During McDermott’s time in the Washington state legislature, he worked on trying to create a single-payer system. When that didn’t work out, he developed the Washington State Basic Health Program, a health coverage system for the unemployed and working poor — the first state program of its kind.
Then, once he got to Washington, D.C., he tried to work with then-first lady Hillary Clinton to hatch a federal single-payer program, “but she was in the arms of insurance companies,” he says, and it never came to be.

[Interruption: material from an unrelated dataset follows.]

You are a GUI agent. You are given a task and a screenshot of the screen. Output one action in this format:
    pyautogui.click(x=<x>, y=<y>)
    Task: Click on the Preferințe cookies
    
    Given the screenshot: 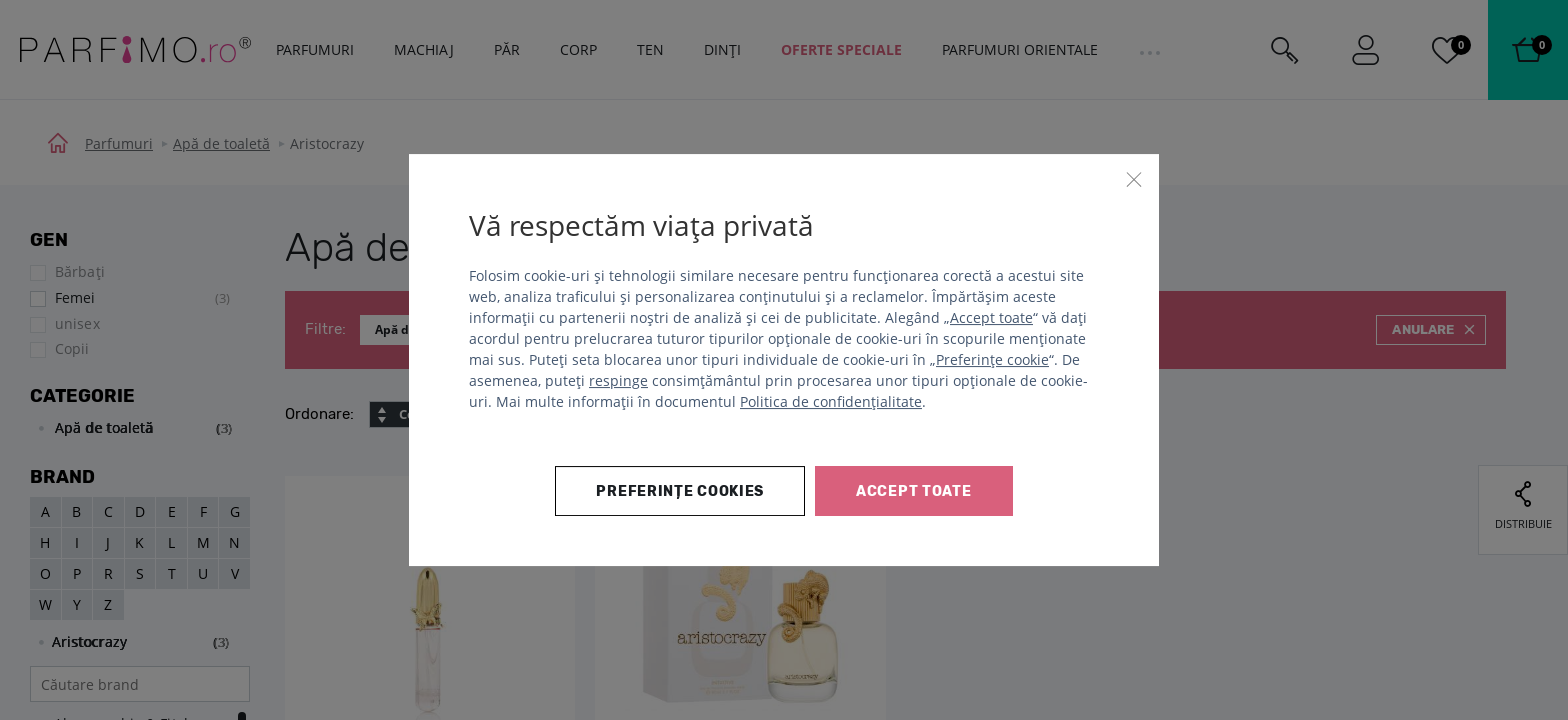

The 2022 reconciliation law, which allows Medicare to negotiate drug costs, is a step in the right direction, he says, but he also predicts that it will take “400 years” for the U.S. to ever reach a single-payer system like France has.
Not giving up
Despite his misgivings about the U.S. and newfound love of the French countryside, McDermott still makes a habit to go back to the United States for a couple months every year to visit with his children, grandchildren and friends.
He knows his time in France may be limited, though he’s converted the downstairs level of his small house into a small apartment if one day he can no longer manage the stairs.
“There’s a joke at my age: don’t buy green bananas,” he says.
But even over here, he still tries to represent the U.S. when he can. Old habits die hard.
While exploring Chateau Loudenne one town over, he meets a Ukrainian woman and asks how her family is doing. She begins to cry as she talks of her brother and family on the front. McDermott immediately grabs her hand, admits he’s a former American congressman, and offers his support and the support of his nation. On the way out, he asks for her contact information and promises to return.
“I still vote, I still got my house in Seattle. Just because I don’t live there doesn’t mean I’ve given up on the United States,” McDermott says.